Amazon’s characterization of Washington as “largely untapped wilderness” waiting to be civilized by immigrants from Europe is jarring in 2019, when tribal-land acknowledgements are customary at public meetings and when most people living in Seattle are at least dimly aware that the West wasn’t actually vacant when “settlers” moved in.

The app equips people experiencing homelessness with Bluetooth-equipped “beacons” that send out a signal notifying people with the app where the person is. An app user can then read the person’s story—along with details of their mandatory visits with caseworkers, which may include medical and other personal information—and decide whether to “invest in” the person by adding funds to an account that can be used at a list of approved businesses. People can get “needed nutrition and goods” (tech-speak for groceries, apparently) at Grocery Outlet, for example, or “coffee and treats”  at the Chocolati Cafe in the downtown library.

O’Brien says the app sounded okay in theory, but the more he found out about the company—like the fact that it’s a for-profit business, and the fact that people must reveal personal, even private, information in exchange for “investments”—the less he liked the idea. “It’s kind of saying, ‘All you people that have been doing this for 50 years are just a bunch of uneducated bleeding-heart people, and I’m a business person, and I’ve got technology and I’m going to solve it,” O’Brien says. The Seattle Coalition on Homelessness and other advocacy groups have been lobbying the council not to fund the app, pointing out that the company’s business model creates new counseling obligations for nonprofits without funding additional case managers. The company also charges for “career counseling.” Council members Lorena Gonzalez, Lisa Herbold, and Kshama Sawant also oppose funding the program.

4. Last week, the Stranger began asking readers to donate money “to support our general operating costs“—a humbling experience, no doubt, for a newspaper whose writers mocked this very website for relying on reader contributions.

In another move that could cause consternation among ideological purists in the ranks, the publication may soon be paying rent to Martin Selig, the billionaire Trump supporter Stranger writers have excoriated for donating to Republicans (and Egan Orion) and for renting office space to ICE. Sources say the Stranger has been looking at an office space at Selig’s 3131 Elliott Avenue building that has been occupied by a company called Fraxion; the Stranger would sublease the space.

Stranger publisher Laurie Saito confirmed that the paper is “in the process of looking right now” but added that “there is no agreement in place for any location.” The leasing agent for CBRE Real Estate said he couldn’t comment about potential leaseholders, and Selig did not return a call or email seeking comment.

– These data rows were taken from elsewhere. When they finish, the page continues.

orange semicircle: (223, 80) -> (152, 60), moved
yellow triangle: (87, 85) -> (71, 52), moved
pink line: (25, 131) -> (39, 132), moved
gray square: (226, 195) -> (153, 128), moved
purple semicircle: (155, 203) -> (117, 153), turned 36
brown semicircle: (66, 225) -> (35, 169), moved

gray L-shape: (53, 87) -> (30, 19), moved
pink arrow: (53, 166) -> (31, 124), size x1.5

5 thoughts on “Sound Transit CEO Takes Election Vacation, Amazon’s Revisionist History, Stranger May Lease from ICE Landlord, and More”

  1. I still read the Stranger online occasionally but making fun of The C is for Crank for taking donations to provide the only differently-biased, all city coverage that I read (and promote) on a regular basis is the most boring kind of snark you can sink to. Gah.

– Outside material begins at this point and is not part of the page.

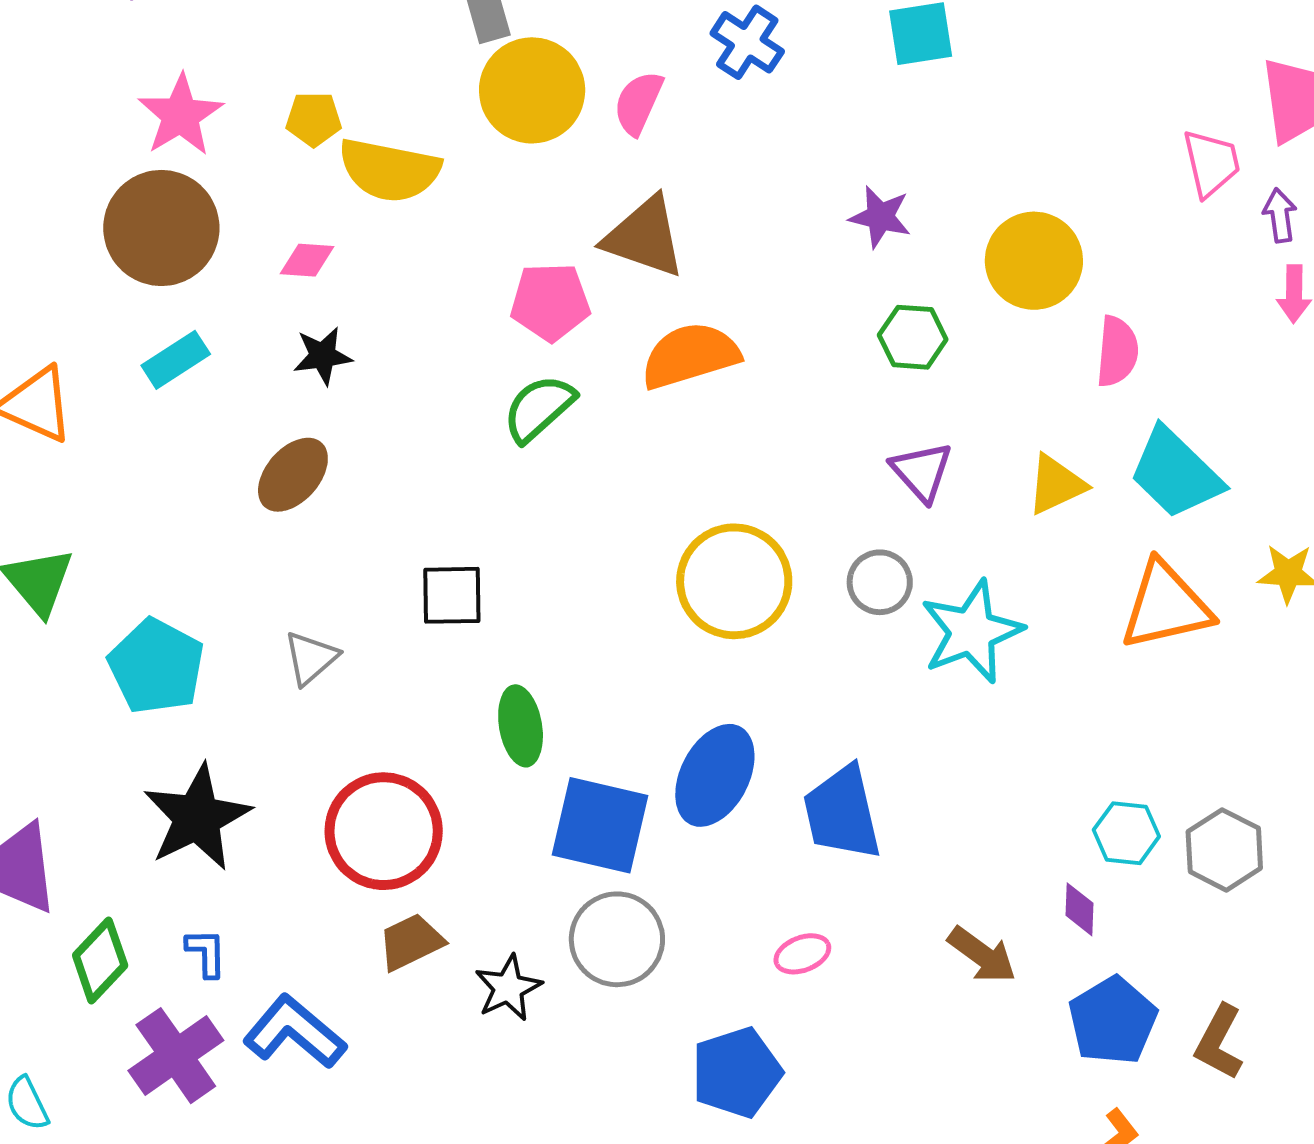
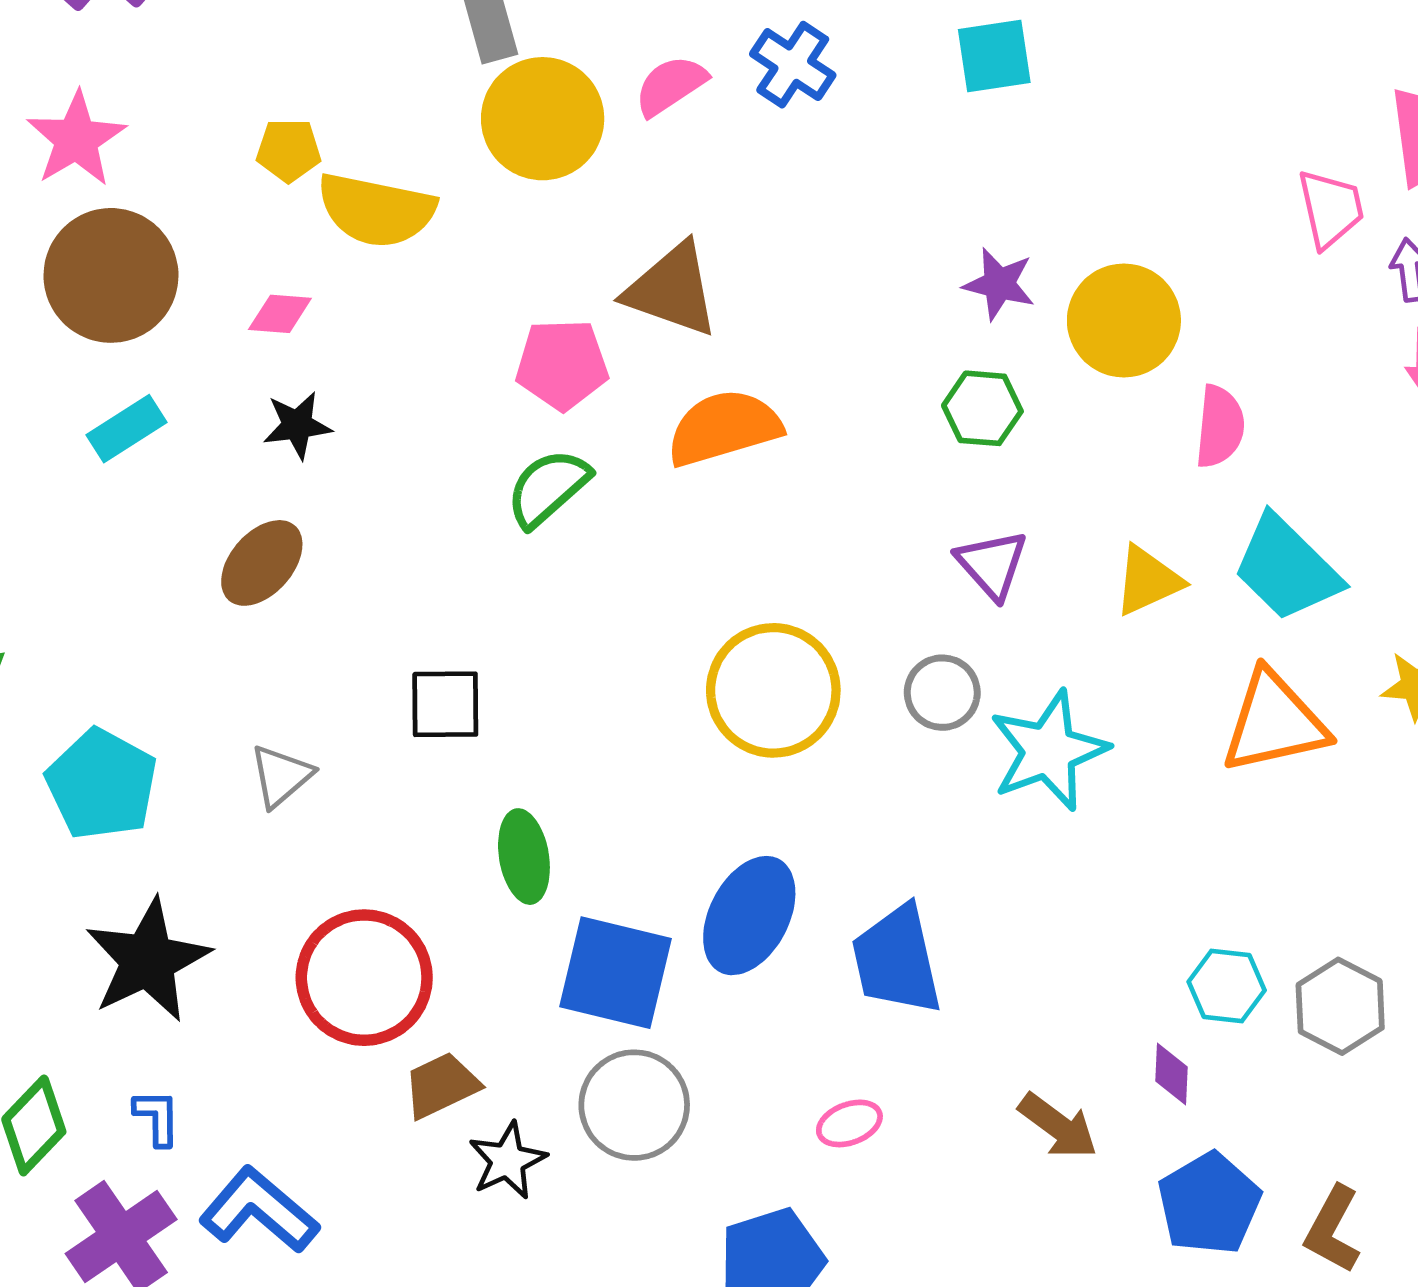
pink semicircle: (638, 103) -> (671, 86), moved, turned 32
pink star: (180, 115) -> (76, 139), moved
purple star: (880, 217) -> (999, 284), moved
brown trapezoid: (411, 942) -> (441, 1085), moved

  2. Peter Rogoff has as much of a right to take a f*cking holiday, and unplug from work, as does any other civilian employee. This is a not news.

  3. Sometime ask Rob what led him to leave Amazon 20 years ago.

    I wonder if he ever thinks about those days during this #metoo era.

  4. Too bad the app wasn’t funded. Seems like a great technology solution to helping out homeless. Perhaps there’s a way to muddle through that satisfies all parties.

    1. The app sounds like a really bad idea. People experiencing homelessness shouldn’t have to market themselves and attempt to pander to the biases of whoever is in a position to donate. I would almost guarantee that racial and other biases would emerge right away. Instead of putting in startup money for a some hair brained crowdsourcing scheme to address the problem, city council should focus fully fund approaches that have been proven to work, such as Law Enforcement Assisted Diversion and permanent supportive housing.